Stored items from a collection:

- - - -

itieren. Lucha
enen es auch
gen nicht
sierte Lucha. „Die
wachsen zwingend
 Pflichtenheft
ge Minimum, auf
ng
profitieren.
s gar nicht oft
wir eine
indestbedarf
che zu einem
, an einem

- - - -

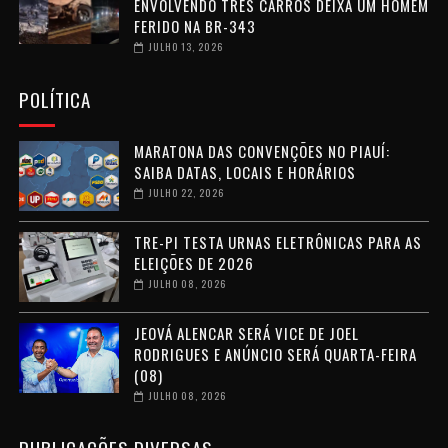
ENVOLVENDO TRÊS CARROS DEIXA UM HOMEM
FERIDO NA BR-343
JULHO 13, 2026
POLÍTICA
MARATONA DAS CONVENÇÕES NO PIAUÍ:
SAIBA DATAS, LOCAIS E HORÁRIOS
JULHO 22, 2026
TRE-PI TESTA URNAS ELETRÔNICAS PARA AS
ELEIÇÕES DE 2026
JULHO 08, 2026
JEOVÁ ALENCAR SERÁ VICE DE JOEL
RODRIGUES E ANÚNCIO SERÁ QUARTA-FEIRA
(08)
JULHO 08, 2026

- - - -

Your instructions:
For the entries shown above, give the number of lines that include the word "SERÁ", without any other text.

Response:
2